#### [Try it]
Transcribe every entry exactly, leaving out any pictures.

#### [Record excerpts]
▼

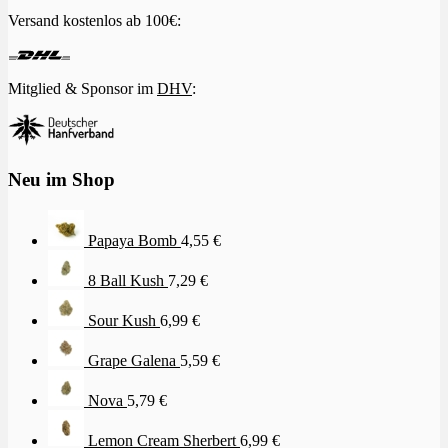
Versand kostenlos ab 100€:
Mitglied & Sponsor im
DHV
:
Neu im Shop
Papaya Bomb
4,55
€
8 Ball Kush
7,29
€
Sour Kush
6,99
€
Grape Galena
5,59
€
Nova
5,79
€
Lemon Cream Sherbert
6,99
€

▲

#### [Answer box]
Versand kostenlos ab 100€:
Mitglied & Sponsor im
DHV
:
Neu im Shop
Papaya Bomb
4,55
€
8 Ball Kush
7,29
€
Sour Kush
6,99
€
Grape Galena
5,59
€
Nova
5,79
€
Lemon Cream Sherbert
6,99
€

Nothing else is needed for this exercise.